Ninguém falava em ecologia, mas também ninguém pensava que rios e florestas pertencessem a um conjunto de coisas que se acabariam. Estou muito assustada. O país nunca tinha vivido tempos de tantas políticas de inclusão como os que vivemos há pouco. Há muito não se via o aumentar das universidades públicas e a república tinha vivido até ali, órfã da Lei Maria da Penha, da permissão ao casamento homoafetivo, do sistema de cotas e de vários outros programas de desenvolvimento geral da nação. Por erro de todos os lados, o Brasil destrambelhou e a atrapalhada e confusa quadrilha agarrada no poder de curto prazo não para de lançar sobre nós suas autoritárias mudanças definitivas, como lanças de fogo e como quem tem pressa.

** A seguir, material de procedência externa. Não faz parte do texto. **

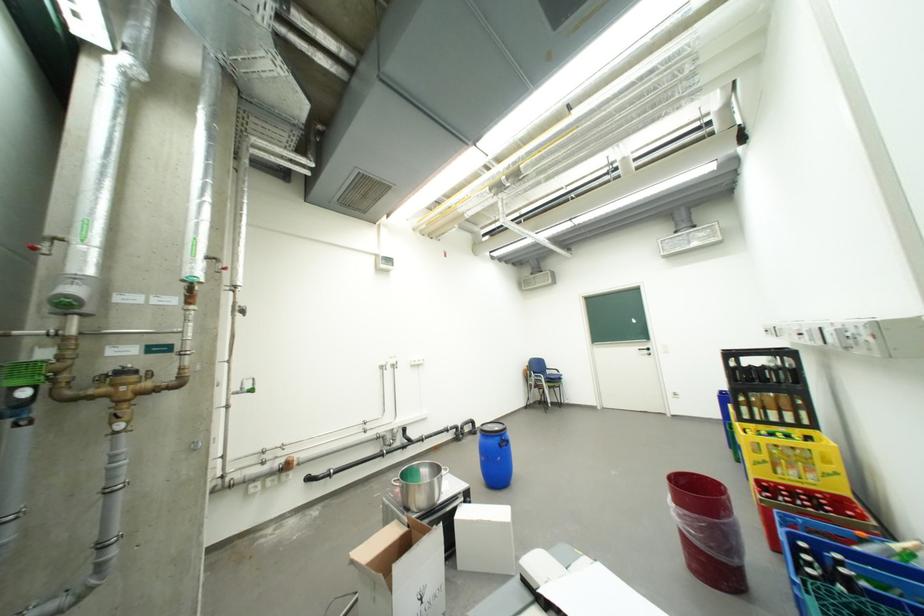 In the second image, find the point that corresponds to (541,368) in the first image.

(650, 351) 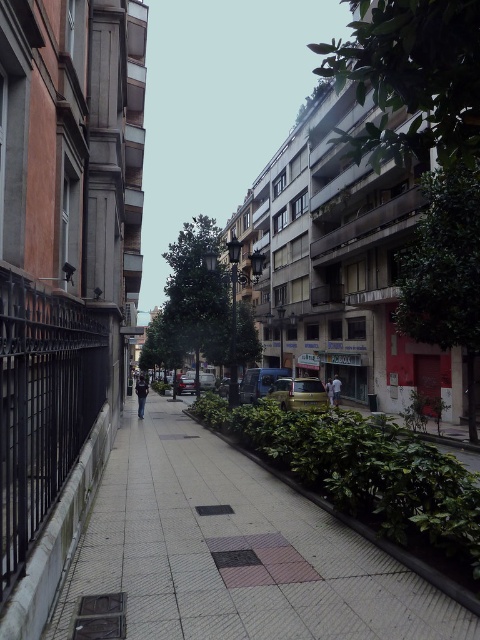 You are a delivery person standing on the gray concrete sidewalk at center and need to place a package on the light blue denim jacket at center. Is the jacket accessible from your current position?

The gray concrete sidewalk at center is positioned over the light blue denim jacket at center, so the jacket is not accessible from the sidewalk as it is underneath the sidewalk.

You are standing on the sidewalk of this narrow urban street. You notice two points marked on the buildings ahead of you. The first point is at coordinate point (139, 404) and the second is at point (336, 401). Which point is closer to your current position?

Point (139, 404) is closer to the camera than point (336, 401), so the first point is closer to your current position. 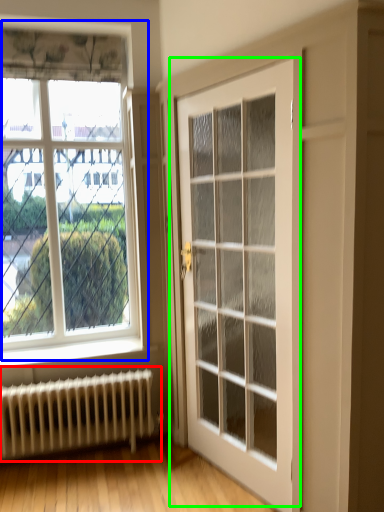 Question: Based on their relative distances, which object is nearer to radiator (highlighted by a red box)? Choose from window (highlighted by a blue box) and door (highlighted by a green box).

Choices:
 (A) window
 (B) door

Answer: (A) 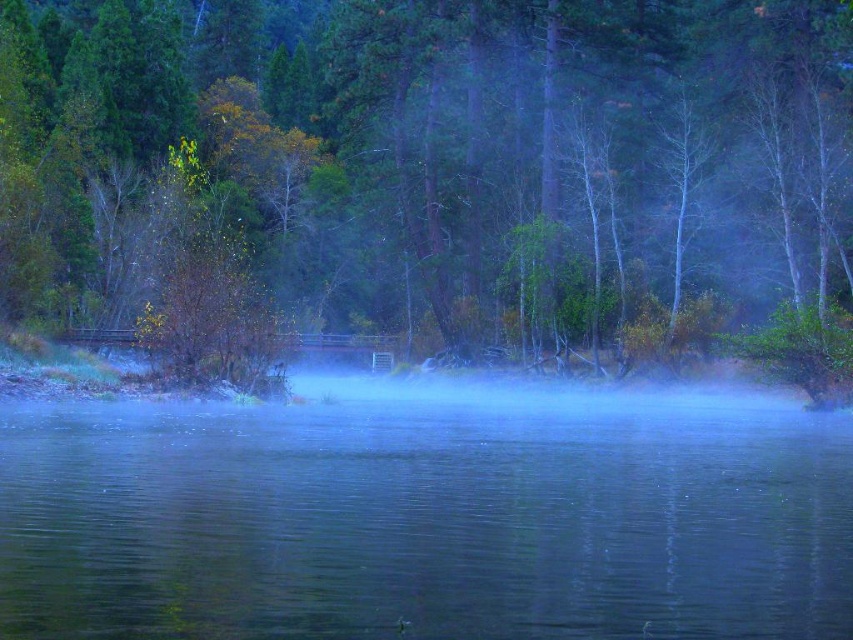 You are standing at the edge of the water and want to walk towards the green matte tree at center and the clear water at center. Which object will you reach first?

You will reach the green matte tree at center first because it is closer to you than the clear water at center, which is further away.

You are standing at the edge of the water in the scene. Which direction should you walk to reach the green matte tree at center?

The green matte tree at center is located at point 0.264 on the x and 0.524 on the y coordinate, so you should walk towards the center of the image to reach it.

You are an artist planning to paint this scene. You want to ensure the green matte tree at center and the clear water at center are proportionally accurate. Which object should you paint first to maintain scale, and why?

You should paint the green matte tree at center first because it is larger in size than the clear water at center, so establishing its scale will help you accurately size the clear water at center in relation to it. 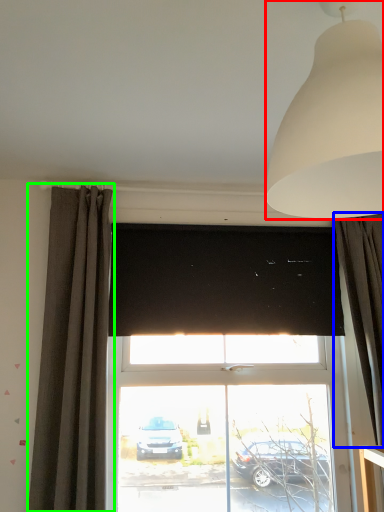 Question: Estimate the real-world distances between objects in this image. Which object is closer to lamp (highlighted by a red box), curtain (highlighted by a blue box) or curtain (highlighted by a green box)?

Choices:
 (A) curtain
 (B) curtain

Answer: (A)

Muita pressa.

A flagrante desidratação dos aparelhos culturais em todo país é cruel e dá pena. A falência das universidades, dos institutos de pesquisa, ou seja, tudo que garante o real desenvolvimento de um país , revela que não se está interessado no bem estar dessa pátria, dos seus filhos e em especial dos mais pobres. Não fossem espantosos os números reais de nossa guerra urbana e rural onde pobres e negros principalmente , são invadidos, assassinados, desrespeitados diuturnamente, ainda tem a violência simbólica de esfregar malas de dinheiro na cara de milhões de honestos brasileiros desempregados , dedicados trabalhadores tentando , com uma inabalável dignidade dizer aos filhos que roubar é crime, enquanto prisões domiciliares em mansões sem uso de tornozeleira, desfilam imunidades em nossa cara.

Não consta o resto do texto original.